Because even as I'm fortunate enough to go to a school with a thriving Asian American student body and a staff that is used to handling hard-to-pronounce names, even as I find a small tribes of Asian American girls wherever I go, even though it's been a long time since I've spoken about my racial and ethnic identity and have not been preaching to the choir, I feel the current flowing, tempting me to abandon the (already loose) roots and just... let it go. Let Mr. Roncone hand Dip-Tea her high school diploma, instead of me. Let my publisher convince me to take a pseudonym, becoming a ghost writer for my own memoir. Let the tombstone-engraver-people drop the second G in my last name, because I should be grateful they were at least kind of close.

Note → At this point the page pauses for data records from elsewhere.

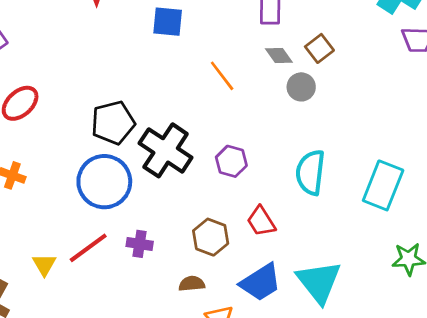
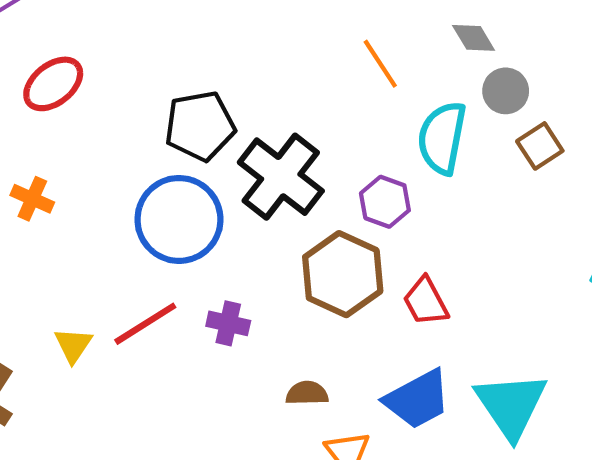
brown square: (319, 48) -> (540, 146), moved
cyan semicircle: (310, 172) -> (442, 138), moved
brown hexagon: (211, 237) -> (343, 274), moved, size x1.4

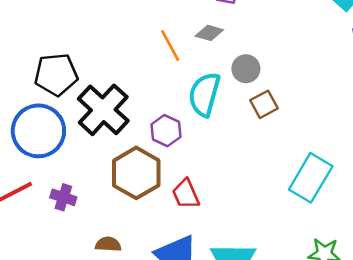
gray diamond: (474, 38) -> (209, 33), moved, turned -48

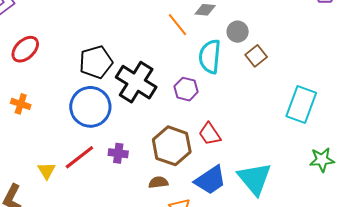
brown hexagon: (136, 173) -> (172, 146), moved

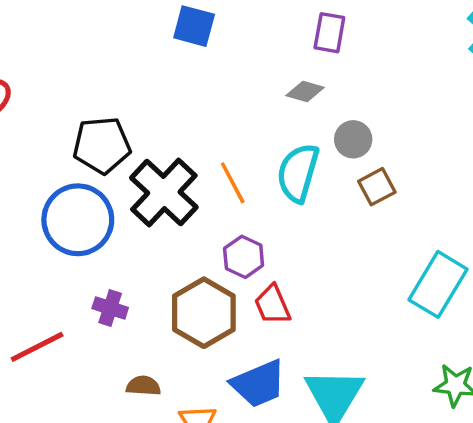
orange line: (178, 25) -> (233, 183), moved
purple hexagon: (186, 89) -> (244, 257), moved
red line: (79, 157) -> (37, 347), moved
brown semicircle: (158, 182) -> (143, 386), moved

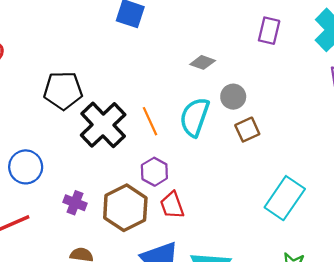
purple rectangle: (329, 33) -> (269, 31), moved
blue circle: (78, 220) -> (26, 167), moved, size x0.7
purple cross: (110, 308) -> (75, 203), moved

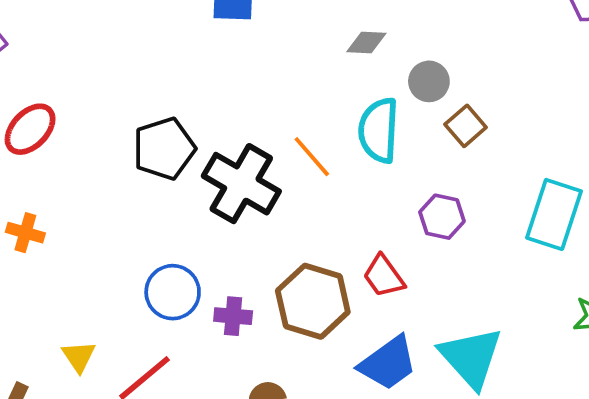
blue circle: (26, 167) -> (173, 292), moved
purple hexagon: (154, 172) -> (442, 217), moved

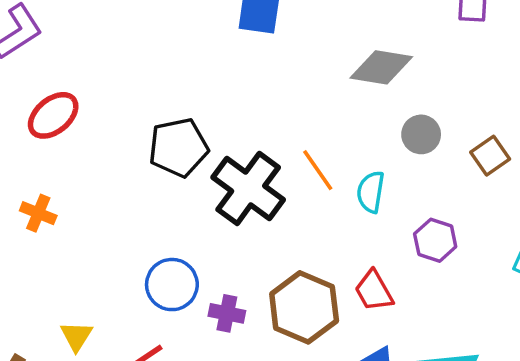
gray diamond: (366, 42) -> (381, 67), size x1.6
gray circle: (429, 81) -> (421, 134), moved
brown square: (466, 126) -> (490, 156), moved
cyan semicircle: (379, 130) -> (371, 192), moved, size x0.7

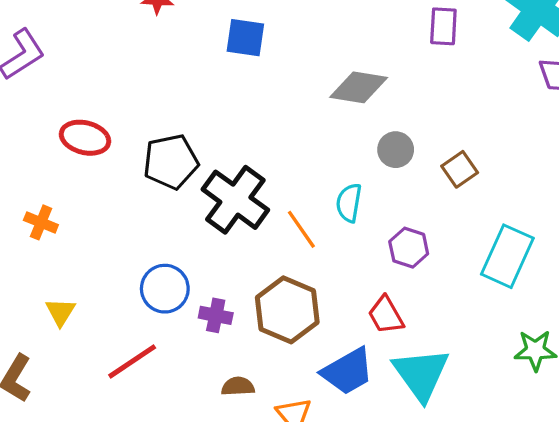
red ellipse: (53, 115) -> (85, 138), moved, turned 54
orange line: (318, 170) -> (301, 229), moved
red trapezoid: (374, 291) -> (386, 315), moved
yellow triangle: (76, 336) -> (60, 312), moved

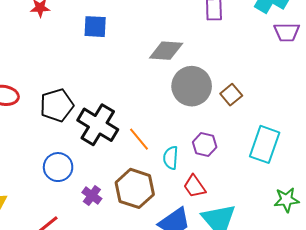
gray circle: (396, 150) -> (192, 86), size x1.8
cyan semicircle: (349, 203) -> (171, 158), moved
blue circle: (165, 289) -> (58, 167), moved
purple cross: (216, 315) -> (92, 196), turned 30

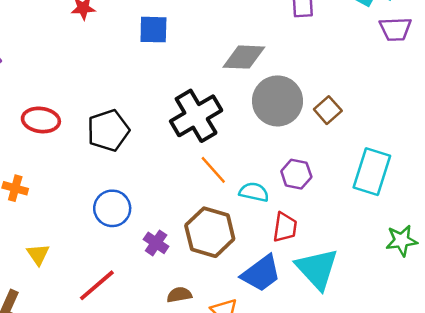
black cross: (98, 125) -> (196, 116), moved, turned 30
cyan semicircle: (171, 158) -> (254, 192), turned 100
red trapezoid: (194, 186) -> (285, 227), turned -135

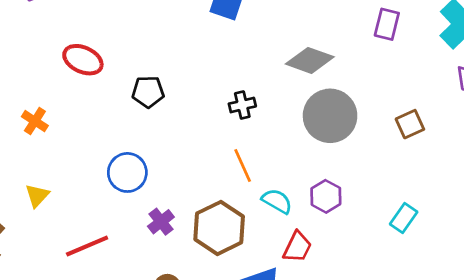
brown square: (328, 110) -> (410, 124), moved
black cross: (196, 116) -> (242, 105), size x0.5
black pentagon: (108, 130) -> (148, 92), size x0.7
cyan rectangle: (372, 172) -> (404, 218), size x0.6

But then I remember that this name, Deepti, was chosen by my grandfather on my mother's side, my thatha. I was named after the goddess of wealth and good fortune, named for the radiance emitted by my religion's sacred lamps. And my last name, Aggarwal, technically means mountains, but more practically, brands me as a baniyah, the small community in India that could "look at something and tell you how much it weighs and costs" (direct quote from my father). It's evidence of the centuries of Indian blood coursing through my veins, no matter how often I've skinned my knees in American soil. My grandmother, as she taught me how to make milk cakes and chai, would whisper furiously that you, my dear, are where dirt and fire meet the sea.
I don't often feel forgotten, or erased, or lost as an Indian American; I've come to terms with my identity as a mosaic of parts, some brown, some red-white-and-blue. It's been a decade since I've recited the Hanuman Chalisa in the cafeteria, aghast as my so-called friends covered their ears to one of the most important prayers in all of Hinduism. It's been even longer since I've regretted never learning Hindi, because I was lucky enough to be born to parents who taught me that my identity is the one thing I don't ever have to explain to anyone. But there is one thing I refuse to relent: when I'm burning at the funeral pyre, and my soul is vanishing from this body, I want the world to remember my name, exactly as it was.